The U.S. Food and Drug Administration was wrong to allow states to import a "misbranded and unapproved new drug" used in lethal injection cocktails without first examining it, the U.S. Court of Appeals for the D.C. Circuit ruled today.
In a unanimous ruling, a three-judge panel upheld a trial judge's order blocking the FDA from allowing continued imports of sodium thiopental. The court found the agency "acted in derogation" of its duty to examine foreign shipments of a drug prepared by a company not registered with the FDA. The court rejected the agency's argument that it had discretion in deciding whether to review the shipments and could permit unreviewed imports in deference to law enforcement agencies.
The case was brought by a group of death row inmates in Arizona, California and Tennessee. Eric Shumsky of Orrick, Herrington & Sutcliffe, who argued for the death row inmates on appeal, said today that given the fact that the drug imports violated federal law, "this always was just a case about whether FDA was going to have to follow the law."
Sidley Austin partner Coleen Klasmeier, a lead attorney for the death row inmates and chair of the firm's product regulatory practice, said the ruling had broader implications for future court challenges to agency decisions. Courts are "increasingly willing to push back from assertions from federal agencies of unreviewable discretion," she said, adding that today's decision created a "more robust role" for the courts.
A spokesperson for the FDA and the U.S. Department of Justice could not immediately be reached for comment.
Sodium thiopental, according to court filings, is used to anesthetize inmates before they receive the drugs that cause death. Without anesthesia, the inmates would be subjected to suffocation and pain in violation of their constitutional rights.
After U.S. companies stopped making the drug, states started importing it from overseas. The thiopental at issue was prepared and sold by companies that weren't registered with the FDA. The agency detained two early shipments that "appeared to be a misbranded and unapproved new drug," according to today's opinion, but released them after state officials explained how the drug would be used.

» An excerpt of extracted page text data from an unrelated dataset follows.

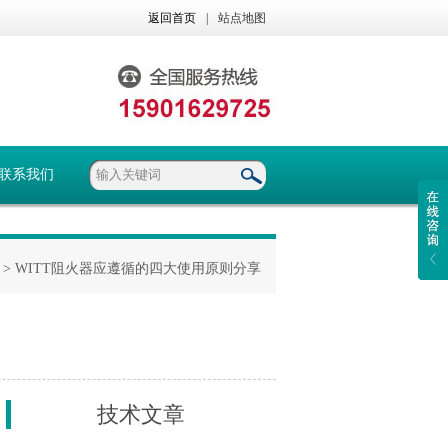
返回首页
|
站点地图
联系我们
> WITT阻火器应遵循的四大使用原则分享
技术文章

In 2011, the agency issued a policy statement saying it wasn't taking a position on the use of the drug for lethal injections but would exercise its discretion to allow shipments without review in deference to law enforcement.
In a March 2012 opinion, U.S. District Judge Richard Leon found the agency acted "arbitrarily and capriciously and abused its discretion" in permitting shipments of thiopental without examining it. The federal Food, Drug, and Cosmetic Act was clear that the agency "shall" review and block drugs in violation of the law, Leon found.

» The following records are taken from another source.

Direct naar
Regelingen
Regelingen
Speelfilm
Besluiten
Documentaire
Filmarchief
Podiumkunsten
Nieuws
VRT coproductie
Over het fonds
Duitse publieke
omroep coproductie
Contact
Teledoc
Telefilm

Senior Judge Douglas Ginsburg, writing for the D.C. Circuit, said in today’s ruling that the statute "unambiguously" imposed mandatory duties on the agency when it came to imports from unregistered companies.
"The plaintiffs argue each of these directives is unambiguously binding: The FDA must request samples of all drugs offered for import that have been made in an unregistered establishment, must examine those samples for a violation of the FDCA, and must refuse admission to any drug that appears, through the sampling process or otherwise, to violate the FDCA. We agree," Ginsburg wrote.
Since the individual states importing the drug weren't parties to the case, the D.C. Circuit concluded Leon couldn't impose an order that affected the states' interests. It vacated a section of the order requiring the FDA to tell the states the drug was illegal and that they should return it to the federal government.
Shumsky said he didn’t think that decision would have much practical effect, since the FDA already notified states of Leon's ruling after it was released and the affected states either said they no longer had the drug or that the court didn't have jurisdiction to issue its order.
Arizona and Tennessee no longer have the drug, Shumsky said, but California does. The state’s stock is set to expire by the spring of next year; California is reviewing its lethal injection protocol.
D.C. Circuit Judge Judith Rogers and Senior Judge David Sentelle also heard the case, which was argued in March.